§ **TASK INSTRUCTIONS**
In this exercise, print only the lines of the records below from the one with "Брюки базовые мужские, мох" through the one with "فرع السعودية", inclusive. Pictures are not part of the copy.

*** DATA FOR REVIEW Section Begins ***

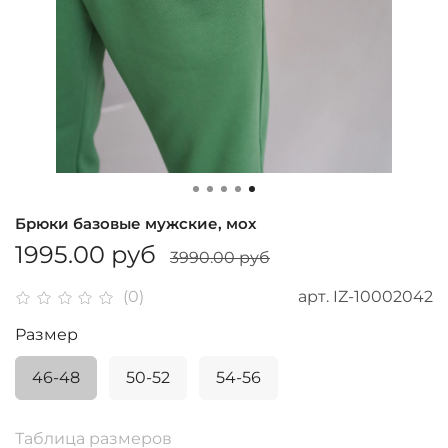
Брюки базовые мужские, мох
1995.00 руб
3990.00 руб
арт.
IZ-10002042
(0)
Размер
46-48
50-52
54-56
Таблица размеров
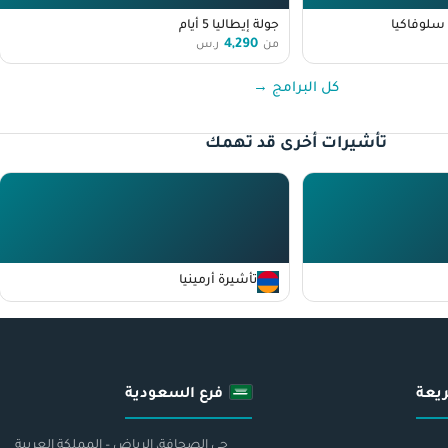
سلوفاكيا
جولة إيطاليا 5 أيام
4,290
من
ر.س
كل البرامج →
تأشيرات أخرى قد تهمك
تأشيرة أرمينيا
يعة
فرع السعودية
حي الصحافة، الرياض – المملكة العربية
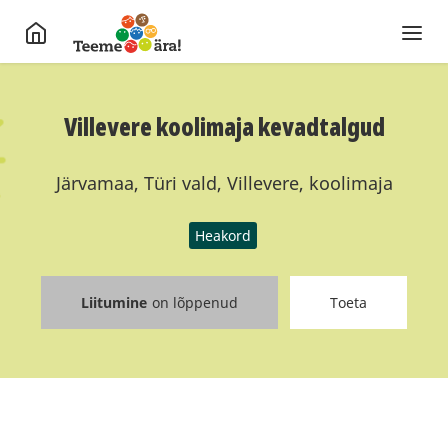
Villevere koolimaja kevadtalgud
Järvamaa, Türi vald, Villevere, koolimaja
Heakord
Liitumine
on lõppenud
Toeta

*** DATA FOR REVIEW Section Ends ***
*** DATA FOR REVIEW Section Begins ***

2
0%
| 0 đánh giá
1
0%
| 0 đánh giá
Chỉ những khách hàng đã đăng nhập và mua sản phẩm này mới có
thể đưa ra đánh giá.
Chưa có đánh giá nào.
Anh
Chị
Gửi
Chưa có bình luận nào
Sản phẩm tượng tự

*** DATA FOR REVIEW Section Ends ***

§ **OUTPUT FOR THIS EXERCISE**
Брюки базовые мужские, мох
1995.00 руб
3990.00 руб
арт.
IZ-10002042
(0)
Размер
46-48
50-52
54-56
Таблица размеров
سلوفاكيا
جولة إيطاليا 5 أيام
4,290
من
ر.س
كل البرامج →
تأشيرات أخرى قد تهمك
تأشيرة أرمينيا
يعة
فرع السعودية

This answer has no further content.